In particular the Noteholders have approved, by way of an extraordinary written resolution under the Trust Indenture certain amendments to the Trust Indenture to provide for: (a) a conversion right of the Company allowing for the conversion of the Notes into common shares (“Common Shares”) of the Company; (b) the removal of the covenant in the Trust Indenture that the Company be required to maintain a listing on the TSX Venture Exchange (the “TSXV”); (c) the right to grant first lien debt to parties other than Canadian chartered banks; and (d) certain amendments to the definition of change of control all as contemplated by the Resolution and Consents. The Company and the Trustee under the Trust Indenture have entered into a first supplemental indenture (the “Supplemental Indenture”) giving effect to the foregoing amendments.
In addition, the Company has exercised its right under the Supplemental Indenture to convert (the “Conversion”) the existing Notes and all interest accrued thereon (totalling $116,204,295) into an aggregate of 1,770,721,119 Common Shares at a deemed price of $0.065625 per Common Share (being the 20 day volume weighted average trading price of the Common Shares on the TSX Venture Exchange as of the date hereof). The Conversion was completed on November 26, 2018. After giving effect to the Conversion the Company currently has 1,817,142,079 Common Shares outstanding.
On November 27, 2018 Strategic issued $15 million in first lien secured notes (the “New Note Financing”) to certain investment funds managed by GMT Capital Corp. (the “GMT Funds”) and certain other parties on the same terms as announced by the Company on November 5, 2018. In conjunction with the New Note Financing, Strategic issued 76,190,003 Common Share purchase warrants (“Warrants”) to the subscribers under the New Note Financing. Each warrant is exercisable at a purchase price of $0.065625 per share for a period of five years from the closing date. A second $15 million tranche of notes on the same terms as the first tranche is callable by the Company on the occurrence of certain events. Funds from the first and second tranches will be used by the Company to meet upcoming asset retirement obligations and advance the technical understanding of the Marlowe Asset.

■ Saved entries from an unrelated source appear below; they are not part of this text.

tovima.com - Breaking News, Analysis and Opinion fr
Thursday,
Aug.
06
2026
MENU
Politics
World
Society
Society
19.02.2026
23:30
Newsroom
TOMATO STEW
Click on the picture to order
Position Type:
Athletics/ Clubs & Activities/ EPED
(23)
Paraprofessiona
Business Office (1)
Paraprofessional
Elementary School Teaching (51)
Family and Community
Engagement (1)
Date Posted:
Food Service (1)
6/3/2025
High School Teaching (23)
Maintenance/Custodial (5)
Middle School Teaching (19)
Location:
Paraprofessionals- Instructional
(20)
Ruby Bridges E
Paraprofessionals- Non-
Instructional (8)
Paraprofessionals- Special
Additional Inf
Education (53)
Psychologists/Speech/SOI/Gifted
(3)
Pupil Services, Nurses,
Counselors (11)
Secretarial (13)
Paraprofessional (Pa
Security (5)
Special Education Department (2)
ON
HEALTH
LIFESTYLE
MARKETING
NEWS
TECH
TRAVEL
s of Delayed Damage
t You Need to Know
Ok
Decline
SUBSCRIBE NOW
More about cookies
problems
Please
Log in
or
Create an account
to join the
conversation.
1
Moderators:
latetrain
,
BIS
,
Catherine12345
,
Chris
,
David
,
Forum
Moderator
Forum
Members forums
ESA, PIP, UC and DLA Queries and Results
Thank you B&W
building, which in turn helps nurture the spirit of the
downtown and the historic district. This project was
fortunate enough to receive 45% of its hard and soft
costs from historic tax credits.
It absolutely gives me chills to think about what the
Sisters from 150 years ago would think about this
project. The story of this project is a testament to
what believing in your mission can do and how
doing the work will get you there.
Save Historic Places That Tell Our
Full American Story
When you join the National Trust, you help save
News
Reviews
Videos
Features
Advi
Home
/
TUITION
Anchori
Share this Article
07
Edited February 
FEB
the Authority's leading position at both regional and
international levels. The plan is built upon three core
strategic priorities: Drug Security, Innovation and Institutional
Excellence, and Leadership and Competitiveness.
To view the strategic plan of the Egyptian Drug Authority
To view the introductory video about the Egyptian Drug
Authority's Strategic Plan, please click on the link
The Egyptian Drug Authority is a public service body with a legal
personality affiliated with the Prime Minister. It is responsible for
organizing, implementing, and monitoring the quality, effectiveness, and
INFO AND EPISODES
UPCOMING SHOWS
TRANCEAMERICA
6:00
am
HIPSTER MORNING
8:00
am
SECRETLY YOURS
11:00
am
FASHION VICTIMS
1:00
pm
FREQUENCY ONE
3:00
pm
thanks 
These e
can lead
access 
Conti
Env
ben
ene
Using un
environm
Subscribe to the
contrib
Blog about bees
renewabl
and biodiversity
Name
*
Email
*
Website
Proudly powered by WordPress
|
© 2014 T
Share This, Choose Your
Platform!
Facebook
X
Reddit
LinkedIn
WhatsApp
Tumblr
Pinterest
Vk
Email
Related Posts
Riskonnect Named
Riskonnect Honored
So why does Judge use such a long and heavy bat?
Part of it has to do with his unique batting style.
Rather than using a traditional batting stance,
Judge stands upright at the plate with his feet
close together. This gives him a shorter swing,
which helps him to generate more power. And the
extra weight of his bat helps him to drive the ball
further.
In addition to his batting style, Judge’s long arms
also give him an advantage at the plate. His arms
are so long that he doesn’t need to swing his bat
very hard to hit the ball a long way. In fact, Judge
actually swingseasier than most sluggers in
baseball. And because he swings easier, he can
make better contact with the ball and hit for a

Related Party Considerations
Certain of the parties who have agreed to provide the New Note Financing are related parties (“Related Parties”) of the Company by virtue of their share ownership in the Company and their role as directors of the Company. In particular, the GMT Funds are owned by Tom Claugus, a member of the Company’s board of directors. Collectively the Related Parties own or control 26,673,193 Common Shares, representing approximately 57.5% of the issued and outstanding Common Shares and $73.1 million of principal amount of the Notes, representing approximately 64.1% of the Notes. Upon completion of the Conversion and the New Note Financing, the Related Parties hold, directly and indirectly, 1,160,777,486 Common Shares or 63.9% of the issued and outstanding Common Shares.
The New Note Financing constitutes a “related party transaction” within the meaning of Multilateral Instrument 61-101 – Protection of Minority Security Holders in Special Transactions (“MI 61-101”). The Company is relying on a financial hardship exemption in connection with the New Note Financing as the Company is in serious financial difficulty and the New Note Financing is the only alternative that has become available to the board since it began its strategic alternatives process in August, 2018. The New Note Financing has been unanimously approved by a special committee (the “Special Committee”) of the board of directors of Strategic, in consultation with RBC Capital Markets who have acted as financial advisors to the Special Committee in respect of the strategic alternatives process. The Special Committee is comprised of Messrs. Rick Skeith, Michael Graham, Jim Riddell and John Harkins, each of whom is independent of Mr. Claugus and the GMT Funds.
As a result of a significant increase in light oil differentials in Canada, combined with lower production volumes due to a lack of development activity, the Company is not generating positive cash flow from operations. Strategic has a working capital deficit, including $7 million in abandonment and reclamation obligations which are scheduled for completion in the next six months.
About Strategic Oil & Gas
Strategic is a junior oil and gas company committed to becoming a premier northern oil and gas operator by exploiting its light oil assets primarily in northern Alberta. The Company maintains control over its resource base through high working interest ownership in wells, construction and operation of its own processing facilities and a significant undeveloped land and opportunity base. Strategic’s primary operating area is at Marlowe, Alberta.